[Saved entries]

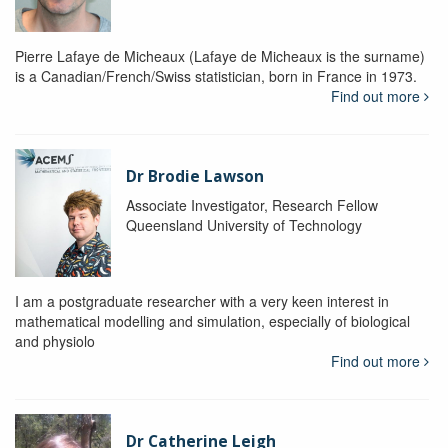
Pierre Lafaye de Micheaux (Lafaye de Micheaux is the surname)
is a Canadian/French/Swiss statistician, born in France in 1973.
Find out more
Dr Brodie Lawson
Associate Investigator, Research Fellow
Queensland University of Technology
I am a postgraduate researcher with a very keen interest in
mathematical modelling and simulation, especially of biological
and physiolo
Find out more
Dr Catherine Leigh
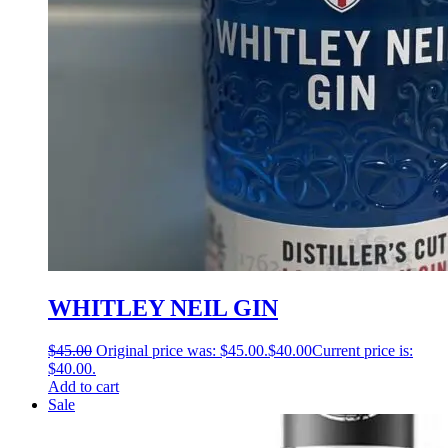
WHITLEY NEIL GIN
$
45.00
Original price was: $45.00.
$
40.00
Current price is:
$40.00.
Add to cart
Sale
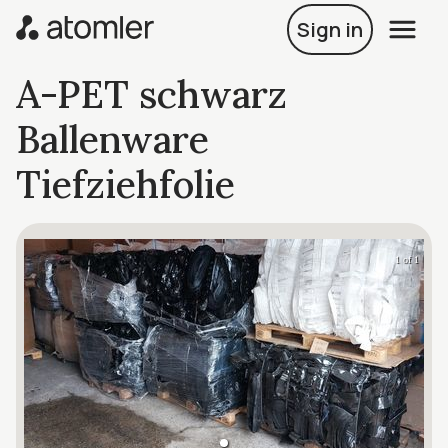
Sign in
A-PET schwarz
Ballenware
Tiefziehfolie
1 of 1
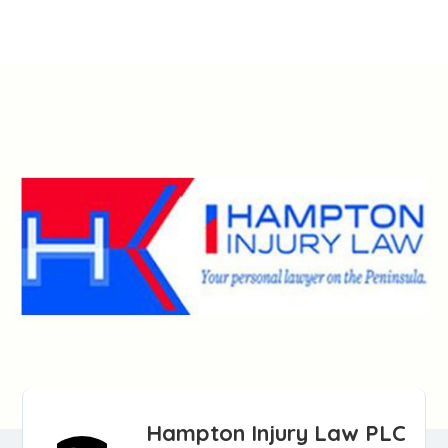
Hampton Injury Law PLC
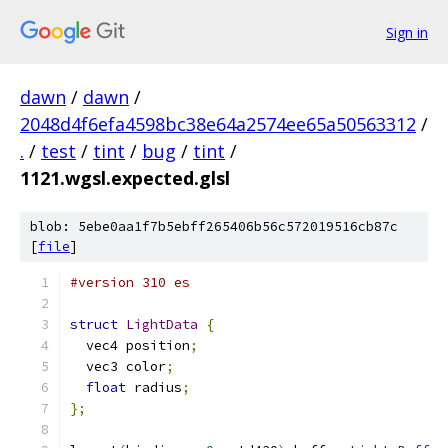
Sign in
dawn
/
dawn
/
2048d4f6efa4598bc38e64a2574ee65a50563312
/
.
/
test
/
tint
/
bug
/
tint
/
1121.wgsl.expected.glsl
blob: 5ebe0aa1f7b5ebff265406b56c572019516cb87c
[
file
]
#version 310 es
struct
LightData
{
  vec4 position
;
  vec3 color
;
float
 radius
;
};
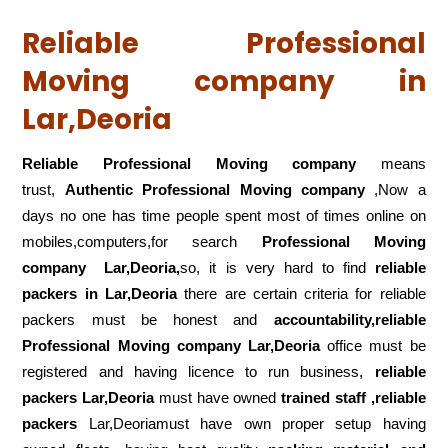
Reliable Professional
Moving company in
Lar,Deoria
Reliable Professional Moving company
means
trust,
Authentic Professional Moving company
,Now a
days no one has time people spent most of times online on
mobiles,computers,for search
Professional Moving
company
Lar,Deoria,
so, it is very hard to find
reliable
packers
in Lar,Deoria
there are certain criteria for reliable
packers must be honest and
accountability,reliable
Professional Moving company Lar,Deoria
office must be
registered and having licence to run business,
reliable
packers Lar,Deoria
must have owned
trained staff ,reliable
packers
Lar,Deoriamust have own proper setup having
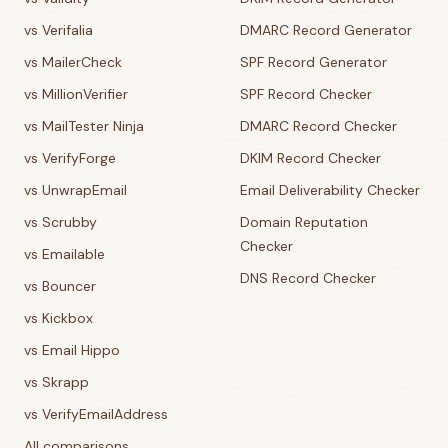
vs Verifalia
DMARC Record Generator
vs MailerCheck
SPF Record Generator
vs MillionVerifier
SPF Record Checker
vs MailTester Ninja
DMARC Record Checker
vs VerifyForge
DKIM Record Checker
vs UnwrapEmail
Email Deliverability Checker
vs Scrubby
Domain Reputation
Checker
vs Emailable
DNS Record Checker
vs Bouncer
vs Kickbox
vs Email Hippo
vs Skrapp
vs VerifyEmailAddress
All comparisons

» What you should do: Copy all the lines above that hold the string "packers".

» Reply:
packers
packers must be honest and
packers Lar,Deoria
packers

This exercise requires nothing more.